Anyone using the Heine "50+" Sights .... ?
My eyesight (and age) sure qualify for them. The Wider notch in the Rear "Slant" sight makes sense to me in facilitating quick front sight, which is Fiber Optic.

My current SIG factory Night Sights are Front size 6 and Rear size 8 and it causes me to shoot about 2-3 inches low at 10-15 yards. I know I could just contact SIG and buy a new front or rear sight to hopefully make the adjustment. But, the Heine web site has diagram illustrating how their design is based on a sight picture very much like a 6 O'Clock hold, or, a POA=POI which is exactly what I like.

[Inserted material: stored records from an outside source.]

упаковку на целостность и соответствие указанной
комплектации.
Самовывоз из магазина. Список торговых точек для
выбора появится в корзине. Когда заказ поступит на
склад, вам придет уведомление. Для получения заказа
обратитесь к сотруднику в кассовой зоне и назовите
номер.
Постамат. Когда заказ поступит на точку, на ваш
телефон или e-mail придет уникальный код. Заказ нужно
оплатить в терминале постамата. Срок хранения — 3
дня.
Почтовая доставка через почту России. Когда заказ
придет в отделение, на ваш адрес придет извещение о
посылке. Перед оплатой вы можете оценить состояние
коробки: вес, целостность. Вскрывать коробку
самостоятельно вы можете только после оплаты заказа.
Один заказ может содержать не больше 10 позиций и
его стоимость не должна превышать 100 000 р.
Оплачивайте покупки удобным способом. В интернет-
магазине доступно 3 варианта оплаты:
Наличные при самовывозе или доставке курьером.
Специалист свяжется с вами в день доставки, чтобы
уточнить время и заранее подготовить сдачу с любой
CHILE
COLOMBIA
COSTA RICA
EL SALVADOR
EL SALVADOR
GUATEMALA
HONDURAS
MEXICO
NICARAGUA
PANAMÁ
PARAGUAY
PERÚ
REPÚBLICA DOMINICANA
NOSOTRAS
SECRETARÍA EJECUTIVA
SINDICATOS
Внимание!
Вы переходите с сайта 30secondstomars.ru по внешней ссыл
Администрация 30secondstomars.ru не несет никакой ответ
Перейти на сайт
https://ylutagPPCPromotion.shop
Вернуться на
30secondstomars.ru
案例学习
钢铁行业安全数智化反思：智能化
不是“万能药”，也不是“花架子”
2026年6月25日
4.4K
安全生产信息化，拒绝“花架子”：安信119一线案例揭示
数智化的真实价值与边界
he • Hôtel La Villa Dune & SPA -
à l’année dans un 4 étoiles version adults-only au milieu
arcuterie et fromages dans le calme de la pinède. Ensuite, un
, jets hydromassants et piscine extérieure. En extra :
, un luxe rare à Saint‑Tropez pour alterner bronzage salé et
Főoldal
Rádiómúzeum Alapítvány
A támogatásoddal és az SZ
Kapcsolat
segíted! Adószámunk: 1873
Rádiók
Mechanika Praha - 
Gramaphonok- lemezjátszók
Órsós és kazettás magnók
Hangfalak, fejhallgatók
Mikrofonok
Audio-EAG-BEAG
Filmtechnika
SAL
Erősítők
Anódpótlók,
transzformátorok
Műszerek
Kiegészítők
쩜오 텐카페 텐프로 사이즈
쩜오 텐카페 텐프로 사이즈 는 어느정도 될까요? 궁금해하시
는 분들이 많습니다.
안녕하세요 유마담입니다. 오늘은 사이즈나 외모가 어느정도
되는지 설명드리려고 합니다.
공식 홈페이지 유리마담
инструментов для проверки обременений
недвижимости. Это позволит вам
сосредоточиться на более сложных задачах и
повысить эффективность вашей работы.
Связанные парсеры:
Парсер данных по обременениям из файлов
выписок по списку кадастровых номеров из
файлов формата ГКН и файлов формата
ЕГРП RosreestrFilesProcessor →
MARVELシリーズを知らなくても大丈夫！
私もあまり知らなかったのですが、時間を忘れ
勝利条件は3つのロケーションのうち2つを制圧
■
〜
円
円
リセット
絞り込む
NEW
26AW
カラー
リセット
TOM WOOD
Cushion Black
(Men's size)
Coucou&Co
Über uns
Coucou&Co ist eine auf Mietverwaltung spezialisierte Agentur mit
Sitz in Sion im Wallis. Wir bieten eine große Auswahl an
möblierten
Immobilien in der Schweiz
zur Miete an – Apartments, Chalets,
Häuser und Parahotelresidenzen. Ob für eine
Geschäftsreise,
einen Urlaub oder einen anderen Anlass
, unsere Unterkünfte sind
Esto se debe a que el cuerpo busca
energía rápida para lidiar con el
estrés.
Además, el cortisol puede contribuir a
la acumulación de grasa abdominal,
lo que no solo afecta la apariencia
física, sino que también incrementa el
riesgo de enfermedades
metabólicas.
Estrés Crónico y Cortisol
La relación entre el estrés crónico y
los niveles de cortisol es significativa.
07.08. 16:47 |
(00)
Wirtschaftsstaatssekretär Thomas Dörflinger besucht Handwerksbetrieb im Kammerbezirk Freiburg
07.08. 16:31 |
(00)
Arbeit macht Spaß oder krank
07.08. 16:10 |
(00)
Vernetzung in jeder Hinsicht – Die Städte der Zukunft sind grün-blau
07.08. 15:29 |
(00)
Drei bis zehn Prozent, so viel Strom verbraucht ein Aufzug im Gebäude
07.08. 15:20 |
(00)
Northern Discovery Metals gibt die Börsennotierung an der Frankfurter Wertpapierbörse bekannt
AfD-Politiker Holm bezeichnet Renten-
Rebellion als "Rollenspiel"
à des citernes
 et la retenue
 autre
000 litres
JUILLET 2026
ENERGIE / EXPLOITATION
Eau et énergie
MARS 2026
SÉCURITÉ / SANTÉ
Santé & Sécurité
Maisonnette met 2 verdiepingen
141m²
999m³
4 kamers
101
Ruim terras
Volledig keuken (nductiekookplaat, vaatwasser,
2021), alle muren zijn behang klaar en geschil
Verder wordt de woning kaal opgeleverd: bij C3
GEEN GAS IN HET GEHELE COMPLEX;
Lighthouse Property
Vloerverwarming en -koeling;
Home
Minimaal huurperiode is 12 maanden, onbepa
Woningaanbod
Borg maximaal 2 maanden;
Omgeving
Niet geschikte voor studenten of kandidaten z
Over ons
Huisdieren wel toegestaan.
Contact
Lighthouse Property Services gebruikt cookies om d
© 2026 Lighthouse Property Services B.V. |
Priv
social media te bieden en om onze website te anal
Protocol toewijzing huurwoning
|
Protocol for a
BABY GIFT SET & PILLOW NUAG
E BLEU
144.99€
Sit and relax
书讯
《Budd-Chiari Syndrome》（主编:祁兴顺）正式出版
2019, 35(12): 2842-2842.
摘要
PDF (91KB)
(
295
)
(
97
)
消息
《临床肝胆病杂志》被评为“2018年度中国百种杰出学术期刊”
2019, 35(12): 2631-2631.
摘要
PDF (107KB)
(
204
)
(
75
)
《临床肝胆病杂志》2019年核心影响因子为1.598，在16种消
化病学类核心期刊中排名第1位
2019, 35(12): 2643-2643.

Will appreciate learning of your experience with these sights


----------



## mattdillon (Jul 26, 2010)

CtKenC said:


> Anyone using the Heine "50+" Sights .... ?
> My eyesight (and age) sure qualify for them. The Wider notch in the Rear "Slant" sight makes sense to me in facilitating quick front sight, which is Fiber Optic.
> 
> My current SIG factory Night Sights are Front size 6 and Rear size 8 and it causes me to shoot about 2-3 inches low at 10-15 yards. I know I could just contact SIG and buy a new front or rear sight to hopefully make the adjustment. But, the Heine web site has diagram illustrating how their design is based on a sight picture very much like a 6 O'Clock hold, or, a POA=POI which is exactly what I like.
> ...


I will follow this thread with some interest. Popcornsmilie However, my P226 is a 9mm and came with 8/8 sights. I am modifying my 226 by putting a red fiber optic for the front sight. The #8's on mine are dead on. I am 57 so I understand about the eyesight.


----------



## CtKenC (Apr 12, 2009)

mattdillon said:


> I will follow this thread with some interest. Popcornsmilie However, my P226 is a 9mm and came with 8/8 sights. I am modifying my 226 by putting a red fiber optic for the front sight. The #8's on mine are dead on. I am 57 so I understand about the eyesight.


Matt,
looks like maybe these Sights are popular in Glock circles but for some reason, they don't seem to elicit much SIG response. Maybe SIG users are happy with the Stock, Factory Sights and don't oftem use something else ? :smt102
Ken


----------